May Day had entered the final against Manchester High with plenty of confidence, having beaten them earlier in the season. But as can happen in sports, things fell apart at the pivotal juncture.
Though expressing disappointment, Davis told the Jamaica Observer that May Day, who until recently did not even have a cricket programme, have far exceeded expectations.
“I know it was going to come down to who played better [in the final], because they are two good teams. May Day lost one match in the Headley Cup season and that was in the final,” said Davis, an avid cricket lover and the man behind May Day’s rise as a cricketing force.
After he started to put the pieces together fewer than 10 years ago, there was incremental growth before Head Coach Oral Simpson joined the May Day High cricket programme in January 2019.
And others played their part.
“We got the whole school, including teachers, admin staff, parents and some past students involved, so it became a concerted effort which also involved people in the community, taxi and bus drivers and so forth coming out to the matches to support the team,” Davis, a former Manchester High student, recounted.
“But reaching the [2023] final in that [short] time was really a bonus, because when we started and looked at the mammoth task, we thought it would have been a really long time before we could even think of reaching the final,” he said.
Davis insisted that while several of May Day’s top cricketers will move on at the end of this school year, the project will continue.
“Most of the boys will be leaving so we will have to rebuild. But it is a process that we are committed to. We shall return,” he said.
Looking at the broader picture, Davis said it was a boost seeing the two teams advancing to the final, especially since only two teams from the parish of Manchester entered the Headley Cup this season.

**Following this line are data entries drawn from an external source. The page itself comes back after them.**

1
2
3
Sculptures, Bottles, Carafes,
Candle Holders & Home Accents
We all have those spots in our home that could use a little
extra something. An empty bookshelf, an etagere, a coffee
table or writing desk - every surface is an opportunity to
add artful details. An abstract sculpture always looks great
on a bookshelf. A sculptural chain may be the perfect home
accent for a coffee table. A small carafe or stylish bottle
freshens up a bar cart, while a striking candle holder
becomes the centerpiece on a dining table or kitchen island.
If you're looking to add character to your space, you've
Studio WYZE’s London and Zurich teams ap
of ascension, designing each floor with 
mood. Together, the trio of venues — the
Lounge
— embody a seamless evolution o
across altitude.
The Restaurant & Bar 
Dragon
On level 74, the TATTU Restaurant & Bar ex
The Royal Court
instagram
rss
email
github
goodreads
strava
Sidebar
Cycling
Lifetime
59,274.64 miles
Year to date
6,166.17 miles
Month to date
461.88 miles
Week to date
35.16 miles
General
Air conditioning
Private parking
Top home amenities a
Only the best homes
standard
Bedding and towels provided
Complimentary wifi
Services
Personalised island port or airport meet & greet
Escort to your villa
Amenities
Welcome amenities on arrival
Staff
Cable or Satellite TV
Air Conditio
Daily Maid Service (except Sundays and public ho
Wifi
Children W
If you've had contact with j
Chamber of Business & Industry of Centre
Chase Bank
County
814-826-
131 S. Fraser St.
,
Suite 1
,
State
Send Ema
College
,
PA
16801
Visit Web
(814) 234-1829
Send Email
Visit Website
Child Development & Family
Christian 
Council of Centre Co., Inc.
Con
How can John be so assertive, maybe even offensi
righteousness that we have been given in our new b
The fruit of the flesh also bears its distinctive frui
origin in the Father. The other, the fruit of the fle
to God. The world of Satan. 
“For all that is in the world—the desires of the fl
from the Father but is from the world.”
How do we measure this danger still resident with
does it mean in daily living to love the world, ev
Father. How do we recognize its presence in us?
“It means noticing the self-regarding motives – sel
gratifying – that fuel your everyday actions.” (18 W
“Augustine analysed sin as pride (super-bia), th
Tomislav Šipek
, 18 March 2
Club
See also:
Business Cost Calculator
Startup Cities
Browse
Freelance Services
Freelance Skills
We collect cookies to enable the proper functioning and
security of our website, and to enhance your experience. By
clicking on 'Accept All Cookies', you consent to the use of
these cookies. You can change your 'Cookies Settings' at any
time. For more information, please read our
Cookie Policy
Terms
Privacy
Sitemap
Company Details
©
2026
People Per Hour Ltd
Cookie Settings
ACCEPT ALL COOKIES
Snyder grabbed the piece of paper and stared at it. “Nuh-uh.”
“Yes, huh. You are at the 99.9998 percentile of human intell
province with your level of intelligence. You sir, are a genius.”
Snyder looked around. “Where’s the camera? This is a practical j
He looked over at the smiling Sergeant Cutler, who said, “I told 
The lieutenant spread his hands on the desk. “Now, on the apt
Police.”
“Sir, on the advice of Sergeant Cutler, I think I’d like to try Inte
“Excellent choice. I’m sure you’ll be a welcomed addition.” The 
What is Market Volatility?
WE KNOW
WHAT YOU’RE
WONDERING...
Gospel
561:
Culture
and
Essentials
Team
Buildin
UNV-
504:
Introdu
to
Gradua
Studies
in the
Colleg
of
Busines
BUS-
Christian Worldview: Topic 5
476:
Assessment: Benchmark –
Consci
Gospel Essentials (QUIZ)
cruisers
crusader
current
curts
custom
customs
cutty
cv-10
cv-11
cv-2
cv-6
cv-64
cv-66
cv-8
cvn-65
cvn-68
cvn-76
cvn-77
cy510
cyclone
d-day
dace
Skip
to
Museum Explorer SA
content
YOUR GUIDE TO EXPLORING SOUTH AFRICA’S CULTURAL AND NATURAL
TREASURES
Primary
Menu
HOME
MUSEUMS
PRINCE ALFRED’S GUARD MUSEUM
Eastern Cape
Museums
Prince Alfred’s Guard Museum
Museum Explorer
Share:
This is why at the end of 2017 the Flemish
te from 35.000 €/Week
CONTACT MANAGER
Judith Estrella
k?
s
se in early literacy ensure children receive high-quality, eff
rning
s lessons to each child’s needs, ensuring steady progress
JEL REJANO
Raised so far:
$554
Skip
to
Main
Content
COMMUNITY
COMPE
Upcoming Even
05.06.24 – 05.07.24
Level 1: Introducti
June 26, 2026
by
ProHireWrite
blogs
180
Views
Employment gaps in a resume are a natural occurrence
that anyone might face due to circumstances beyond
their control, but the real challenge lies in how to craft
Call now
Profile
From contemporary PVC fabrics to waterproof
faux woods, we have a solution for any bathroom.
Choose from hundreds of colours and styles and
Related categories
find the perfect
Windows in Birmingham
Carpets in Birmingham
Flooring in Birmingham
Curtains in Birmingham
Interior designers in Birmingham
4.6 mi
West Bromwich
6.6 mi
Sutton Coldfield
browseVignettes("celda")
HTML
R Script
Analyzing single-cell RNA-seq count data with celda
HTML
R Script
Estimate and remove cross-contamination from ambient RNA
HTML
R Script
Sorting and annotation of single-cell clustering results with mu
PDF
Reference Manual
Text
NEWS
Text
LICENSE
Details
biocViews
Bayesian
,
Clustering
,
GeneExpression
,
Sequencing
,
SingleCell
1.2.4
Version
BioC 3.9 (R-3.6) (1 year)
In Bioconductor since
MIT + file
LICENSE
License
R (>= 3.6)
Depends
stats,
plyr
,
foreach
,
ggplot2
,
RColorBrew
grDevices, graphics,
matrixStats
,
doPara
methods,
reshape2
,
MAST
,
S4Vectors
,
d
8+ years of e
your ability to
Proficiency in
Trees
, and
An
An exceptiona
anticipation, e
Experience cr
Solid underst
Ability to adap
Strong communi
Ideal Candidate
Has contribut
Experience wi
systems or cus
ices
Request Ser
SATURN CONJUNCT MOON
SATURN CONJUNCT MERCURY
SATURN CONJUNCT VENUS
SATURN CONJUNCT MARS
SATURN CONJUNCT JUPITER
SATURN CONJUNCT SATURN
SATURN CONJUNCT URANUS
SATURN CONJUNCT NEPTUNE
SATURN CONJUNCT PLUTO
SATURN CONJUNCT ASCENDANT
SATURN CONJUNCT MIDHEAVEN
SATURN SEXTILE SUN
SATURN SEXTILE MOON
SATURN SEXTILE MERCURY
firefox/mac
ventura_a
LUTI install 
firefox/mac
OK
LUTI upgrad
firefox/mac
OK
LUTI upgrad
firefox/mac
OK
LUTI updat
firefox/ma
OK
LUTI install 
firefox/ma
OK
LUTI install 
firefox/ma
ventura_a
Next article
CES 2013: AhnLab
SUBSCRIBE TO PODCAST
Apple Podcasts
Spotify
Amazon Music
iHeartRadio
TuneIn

“To have those two teams going to the final is phenomenal. It looked very difficult [at the start of the season] but it happened that both teams worked hard and ended up in the final,” he noted.
That fact was not lost on veteran Manchester High Head Coach Burtram Barnes, who is a former STETHS student.
“Well done to May Day, I think they gave it a good run. I’m proud… it shows that talent is here [in Manchester] and that’s good for cricket. It’s the first in the history of the Headley Cup that two teams from the parish are playing in the final, which was good for Manchester,” Barnes reasoned.